Она открыла рот, чтобы произнести его имя, но не могла проглотить сухой комок в горле; да и сердце колотилось слишком сильно. Глядя на него так, словно она внезапно онемела, Териза бессознательно отступила на шаг.

— Воспоминания обо мне объяснили бы вашу усилившуюся красоту. Миледи, — он улыбнулся так, словно она стояла перед ним нагая, — я в свою очередь беспрестанно думал о вас.

— Как?.. — она заставила себя заговорить. — Как вы оказались здесь?

При этих словах он рассмеялся:

— С помощью ног, миледи. Просто пришел.

— Нет. — Она покачала головой. Постепенно ее растерянность проходила. — Вам ведь полагается сейчас быть у резервуара. Спасать Орисон. Смотритель Леббик не позволил бы вам появиться здесь.
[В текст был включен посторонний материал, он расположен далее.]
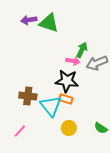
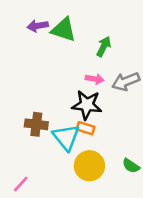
green arrow: (82, 50) -> (104, 47), moved
yellow circle: (69, 128) -> (89, 166), size x1.5
pink line: (20, 131) -> (21, 184), moved

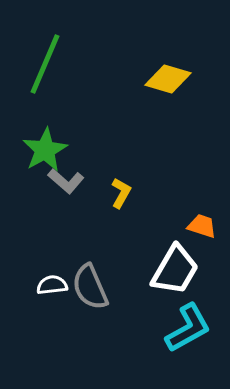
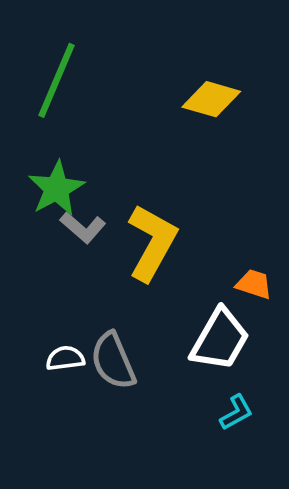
yellow L-shape: (121, 193) -> (152, 243), size x2.0
cyan L-shape: (188, 328) -> (236, 412), size x0.6

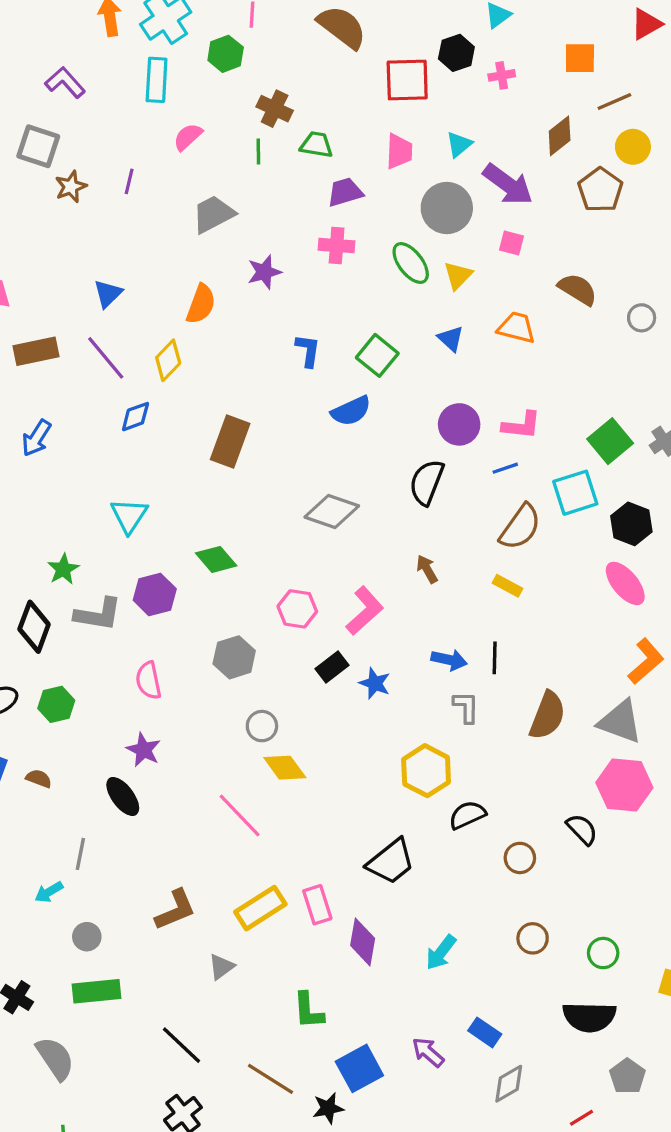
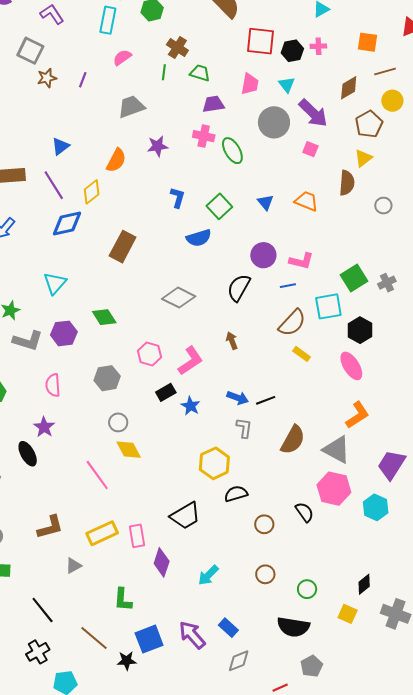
black hexagon: (456, 53) -> (292, 51), moved
cyan triangle: (459, 144) -> (287, 85), turned -36
green ellipse: (411, 263) -> (232, 151), moved
yellow triangle: (458, 275) -> (363, 158), moved
brown semicircle: (578, 289) -> (347, 183), turned 55
blue diamond: (135, 417) -> (67, 223), size x1.5
yellow rectangle: (508, 586) -> (302, 354), moved
black line: (495, 658) -> (266, 400), turned 60
purple arrow: (428, 1052) -> (192, 635), size x1.4

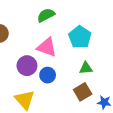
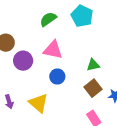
cyan pentagon: (80, 37) -> (82, 16), moved
purple circle: (27, 66) -> (23, 61), moved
— К несчастью, это так, — согласился Мастер еще более самоуверенно. — Мне пришлось прибегнуть к небольшому обману. Щепотка кайенского перца в вине вызвала обильную испарину, так что, увидев, каких усилий мне стоит мое ремесло, Леббик был впечатлен. Затем безвредный порошок в коньяк, который я предложил людям, оставленным присматривать за мной, — и они заснули. Потайной ход, тайно устроенный из моей рабочей лаборатории в неиспользуемую часть подземелья — великолепная прозорливость с моей стороны, вы не согласны? Ведь нетрудно предположить, что в один прекрасный день Смотритель Леббик меня арестует.
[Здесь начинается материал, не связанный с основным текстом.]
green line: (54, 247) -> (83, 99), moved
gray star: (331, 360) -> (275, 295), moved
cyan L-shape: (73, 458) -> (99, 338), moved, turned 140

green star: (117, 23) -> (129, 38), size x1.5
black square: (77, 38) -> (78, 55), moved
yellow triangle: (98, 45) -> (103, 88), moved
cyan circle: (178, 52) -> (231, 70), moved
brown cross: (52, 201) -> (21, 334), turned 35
Териза оставила без внимания известие о кайенском перце и порошке; они ничем не могли помочь ей. Но тайный проход — путь спасения… Она крепко обняла себя обеими руками, чтобы не выдать внезапно вспыхнувшую нелепую надежду.
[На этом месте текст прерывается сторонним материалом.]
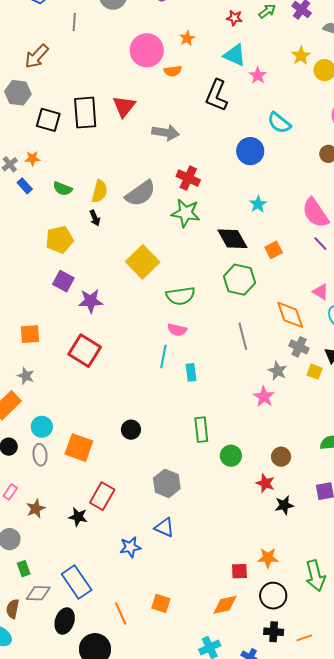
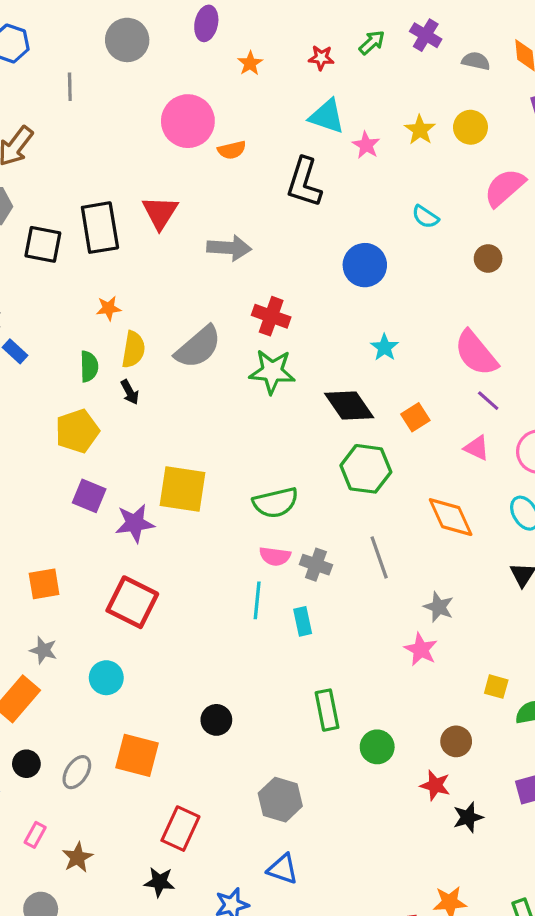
orange star: (187, 38) -> (250, 63), moved
yellow star: (301, 56) -> (420, 130), moved
cyan semicircle: (279, 123) -> (425, 217), moved, size x0.7
orange star: (32, 158) -> (109, 308), moved
green semicircle: (63, 189) -> (89, 366), moved, turned -108
yellow square: (143, 262) -> (182, 489), moved, turned -32
pink triangle: (321, 292) -> (477, 448), moved
gray cross: (299, 347) -> (316, 565), moved
yellow square: (315, 372) -> (496, 687), moved
cyan circle: (42, 427) -> (106, 678), moved
gray ellipse: (40, 455) -> (77, 772), turned 45
black star: (78, 517) -> (159, 882), moved

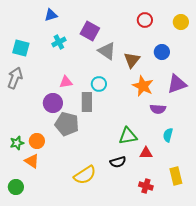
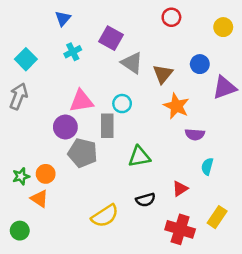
blue triangle: (51, 15) -> (63, 18), turned -32
red circle: (145, 20) -> (171, 17), moved
cyan square: (21, 48) -> (26, 59), turned 30
pink triangle: (66, 82) -> (81, 101), size x1.5
purple triangle: (177, 84) -> (224, 88), moved
green triangle: (128, 136) -> (139, 157), moved
red triangle: (146, 153) -> (180, 189), turned -32
yellow rectangle: (176, 176) -> (217, 217), turned 48
red cross: (146, 186) -> (180, 229), size x1.6

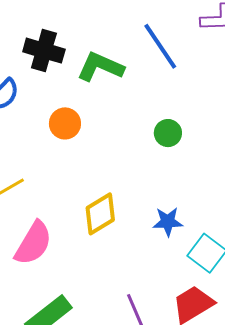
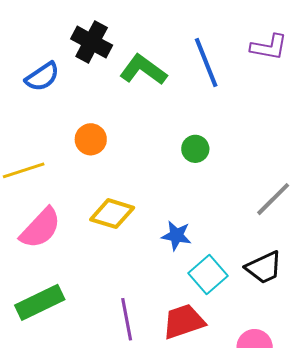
orange circle: (65, 123) -> (91, 139), moved
yellow diamond: (100, 214) -> (112, 214), turned 36

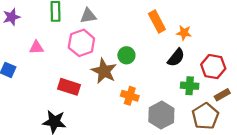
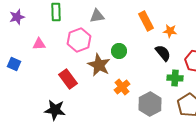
gray triangle: (88, 16) -> (97, 16), moved
black semicircle: (176, 58) -> (163, 53), turned -78
red rectangle: (69, 87) -> (68, 79), turned 36
orange cross: (130, 96) -> (122, 87), turned 35

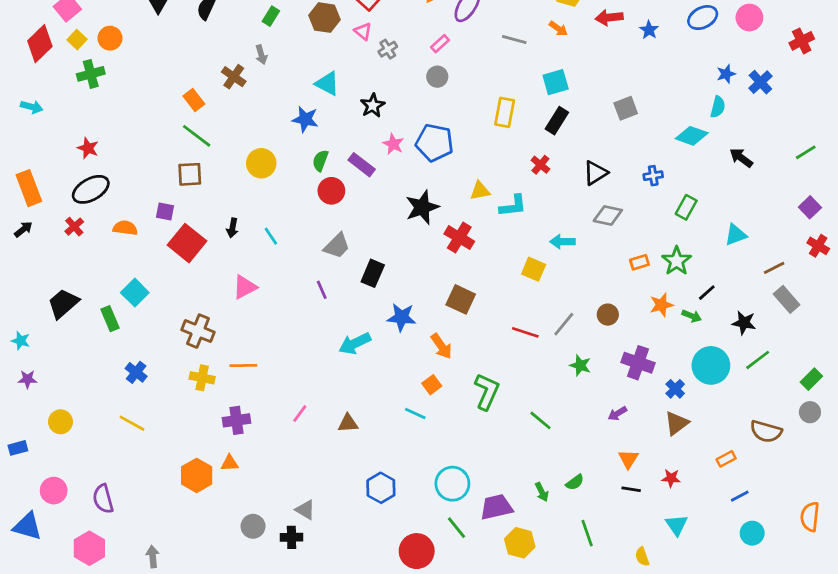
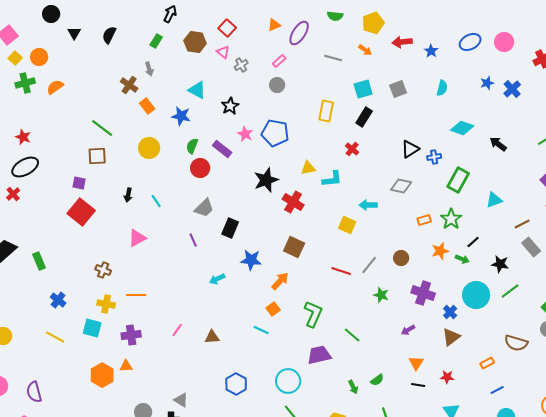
orange rectangle: (194, 100) -> (147, 106), moved
cyan semicircle: (718, 107) -> (442, 88), moved
gray square: (626, 108) -> (398, 89), moved
black triangle: (595, 173) -> (410, 149), moved
green rectangle: (686, 207) -> (458, 180), size x1.4
orange semicircle: (125, 228) -> (55, 87), moved, turned -42
red square: (187, 243) -> (81, 212), moved
cyan square: (135, 293) -> (92, 328), moved, turned -30
brown cross: (198, 331) -> (103, 270), size x0.7
cyan arrow: (355, 343) -> (217, 279), size x0.7
orange arrow: (441, 346) -> (280, 281), turned -102
purple trapezoid: (496, 507) -> (319, 355), moved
Пытаясь сдерживать дрожь в голосе, она сказала:

— Вы преодолели столько трудностей. Чего вы хотите? Ждете, что я сообщу вам, где Джерадин?

И снова Мастер Эремис рассмеялся:

— О нет, миледи. — Она начинала ненавидеть этот его смех. — Вы сообщили мне это давным—давно.

Когда он закончил фразу, Теризу прошила волна паники — страх, непохожий на прочие ужасы и тревоги. Она забыла о тайном ходе; это было не так важно. Ей хотелось закричать. Нет, я этого не делала, никогда! Но едва задумавшись об этом, она вспомнила. Эремис говорил правду.

Она отказалась признаться Тору, Артагелю и Смотрителю Леббику — и, тем не менее, Эремис действительно уже знал.

— Тогда что же? — спросила она так, словно действительно была способна сражаться с ним. — Вы пришли убить меня? Чтобы я ничего не успела рассказать Смотрителю? Тогда вы опоздали. Он уже все узнал.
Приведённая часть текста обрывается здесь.